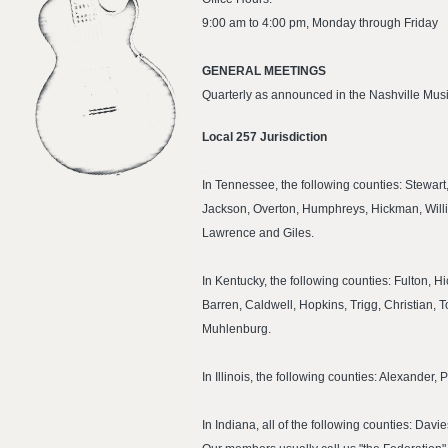
9:00 am to 4:00 pm, Monday through Friday
GENERAL MEETINGS
Quarterly as announced in the Nashville Musi
Local 257 Jurisdiction
In Tennessee, the following counties: Stewa
Jackson, Overton, Humphreys, Hickman, Willi
Lawrence and Giles.
In Kentucky, the following counties: Fulton, 
Barren, Caldwell, Hopkins, Trigg, Christian
Muhlenburg.
In Illinois, the following counties: Alexande
In Indiana, all of the following counties: Da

========================================

• [REQUIREMENT] Where the line containing "Barren, Caldwell, Hopkins, Trigg, Christian" appears in the data above, begin there and reproduce every line to the end exactly; include nothing else.

• [TASK RESULT]
Barren, Caldwell, Hopkins, Trigg, Christian
Muhlenburg.
In Illinois, the following counties: Alexande
In Indiana, all of the following counties: Da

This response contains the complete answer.